To make a dual-gate device, the grown films need to be transferred from the sapphire substrate to a Si/SiO₂ wafer, which serves as a back-gate electrode and dielectric (SiO₂ is 150-nm thick). The separation of a BST film from the substrate was done by first spin-coating the film with PPMA and then dipping into 5% KOH aqueous solution to initiate the detachment. The full detachment was done by slowly dipping the film into distilled water. The detached BST/PMMA bilayer was fished out on the Si/SiO₂ wafer, dried at room temperature, treated with acetone to remove PMMA, and annealed at 120 °C for several hours under vacuum conditions to remove residual water. To pattern the BST film into a Hall bar, we employed photolithography. Exposed parts of the film were etched out in HCl/H₂O₂/CH₃COOH aqueous solution. As the top-gate dielectric, 200-nm-thick SiN _x layer was deposited by using hot-wire CVD at temperatures below 80 °C. The top-gate electrode and metal contact pads were made by Ti/Au deposition.

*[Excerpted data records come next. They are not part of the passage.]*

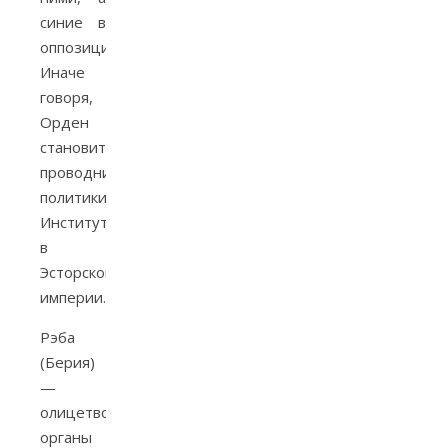
синие в
оппозиции».
Иначе
говоря,
Орден
становится
проводником
политики
Института
в
Эсторской
империи.
Рэба
(Берия)
—
олицетворяет
органы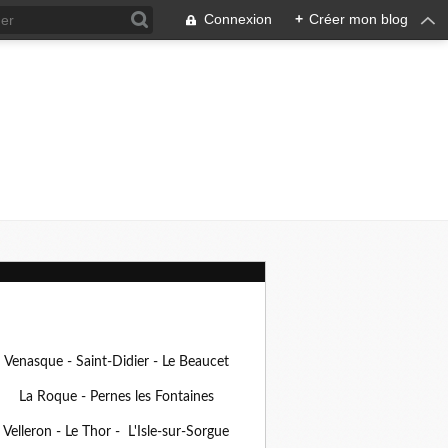
Connexion
+
Créer mon blog
Venasque - Saint-Didier - Le Beaucet
La Roque - Pernes les Fontaines
Velleron - Le Thor - L'Isle-sur-Sorgue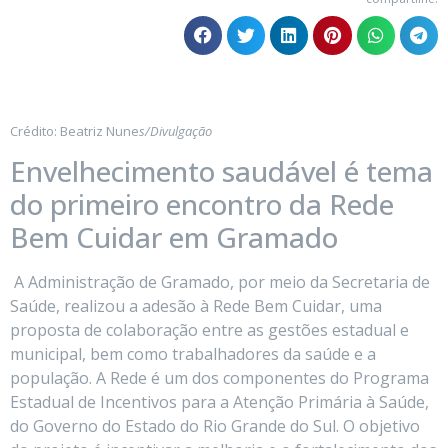
Crédito: Beatriz Nune
s/Divulgação
Envelhecimento saudável é tema
do primeiro encontro da Rede
Bem Cuidar em Gramado
A Administração de Gramado, por meio da Secretaria de
Saúde, realizou a adesão à Rede Bem Cuidar, uma
proposta de colaboração entre as gestões estadual e
municipal, bem como trabalhadores da saúde e a
população. A Rede é um dos componentes do Programa
Estadual de Incentivos para a Atenção Primária à Saúde,
do Governo do Estado do Rio Grande do Sul. O objetivo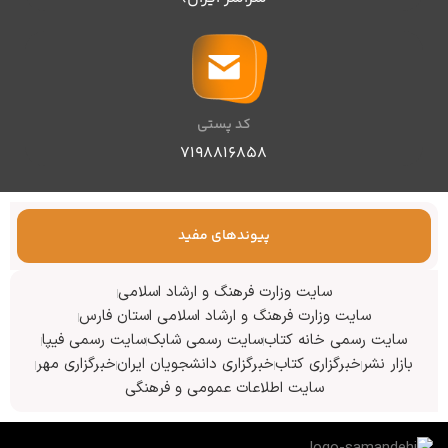
کد پستی
۷۱۹۸۸۱۶۸۵۸
پیوندهای مفید
سایت وزارت فرهنگ و ارشاد اسلامی
سایت وزارت فرهنگ و ارشاد اسلامی استان فارس
سایت رسمی خانه کتاب
سایت رسمی شابک
سایت رسمی فیپا
بازار نشر
خبرگزاری کتاب
خبرگزاری دانشجویان ایران
خبرگزاری مهر
سایت اطلاعات عمومی و فرهنگی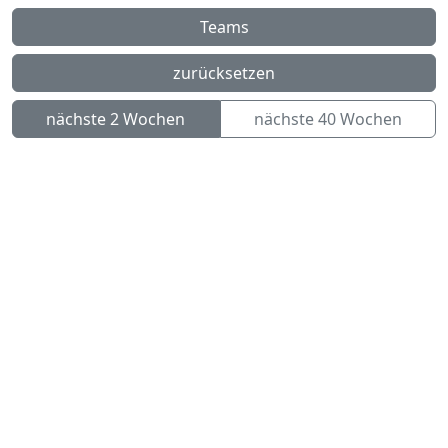
Teams
zurücksetzen
nächste 2 Wochen
nächste 40 Wochen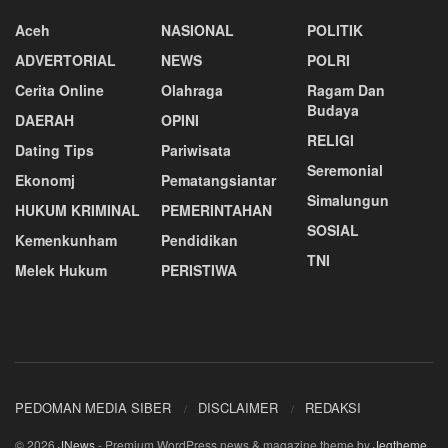
Aceh
NASIONAL
POLITIK
ADVERTORIAL
NEWS
POLRI
Cerita Online
Olahraga
Ragam Dan
Budaya
DAERAH
OPINI
RELIGI
Dating Tips
Pariwisata
Seremonial
Ekonomj
Pematangsiantar
Simalungun
HUKUM KRIMINAL
PEMERINTAHAN
SOSIAL
Kemenkunham
Pendidikan
TNI
Melek Hukum
PERISTIWA
PEDOMAN MEDIA SIBER
DISCLAIMER
REDAKSI
© 2026
JNews
- Premium WordPress news & magazine theme by
Jegtheme
.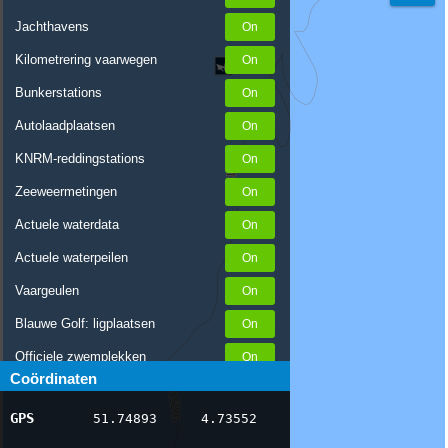
Jachthavens
Kilometrering vaarwegen
Bunkerstations
Autolaadplaatsen
KNRM-reddingstations
Zeeweermetingen
Actuele waterdata
Actuele waterpeilen
Vaargeulen
Blauwe Golf: ligplaatsen
Officiele zwemplekken
Coördinaten
Stremmingen/hinder
GPS
51.74893
4.73552
AIS scheepsposities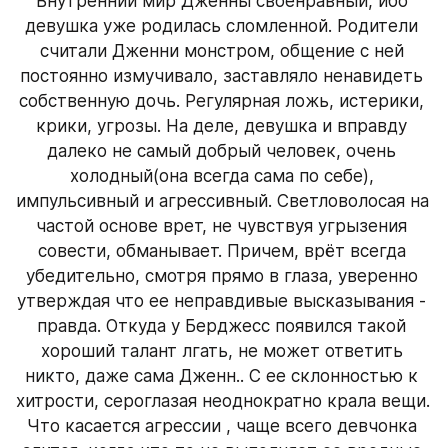
Внутренний мир Дженны своенравный, ибо 
девушка уже родилась сломленной. Родители 
считали Дженни монстром, общение с ней 
постоянно измучивало, заставляло ненавидеть 
собственную дочь. Регулярная ложь, истерики, 
крики, угрозы. На деле, девушка и вправду 
далеко не самый добрый человек, очень 
холодный(она всегда сама по себе), 
импульсивный и агрессивный. Светловолосая на 
частой основе врет, не чувствуя угрызения 
совести, обманывает. Причем, врёт всегда 
убедительно, смотря прямо в глаза, уверенно 
утверждая что ее неправдивые высказывания - 
правда. Откуда у Берджесс появился такой 
хороший талант лгать, не может ответить 
никто, даже сама Дженн.. С ее склонностью к 
хитрости, сероглазая неоднократно крала вещи. 
Что касается агрессии , чаще всего девчонка 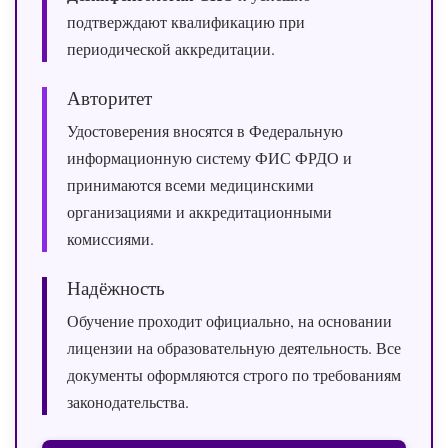
подтверждают квалификацию при
периодической аккредитации.
Авторитет
Удостоверения вносятся в Федеральную
информационную систему ФИС ФРДО и
принимаются всеми медицинскими
организациями и аккредитационными
комиссиями.
Надёжность
Обучение проходит официально, на основании
лицензии на образовательную деятельность. Все
документы оформляются строго по требованиям
законодательства.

Magneto-resistivity measurements

Both AC and DC techniques were employed for resistivity and Hall-effect measurements. The top- and bottom-gate voltages were controlled by two independent Keithley 2450 source meters. A single-axis rotation probe with a capability of mounting the sample horizontally or vertically was used for both out-of-plane and in-plane rotations in magnetic fields. Special care has been taken to isolate the genuine in-plane magnetic-field effects from spurious contributions due to a possible misalignment of the sample (see Supplementary Notes 3 and 4 for details).

Theoretical calculations

A self-consistent T-matrix approach was employed to calculate the self-energy of the Dirac electrons. The Kubo formula was used to calculate the conductivity within this approximation, including the appropriate vertex corrections (see Supplementary Notes 8 and 9 for details).

Data availability

The data that support the findings of this study are available from the corresponding author upon request.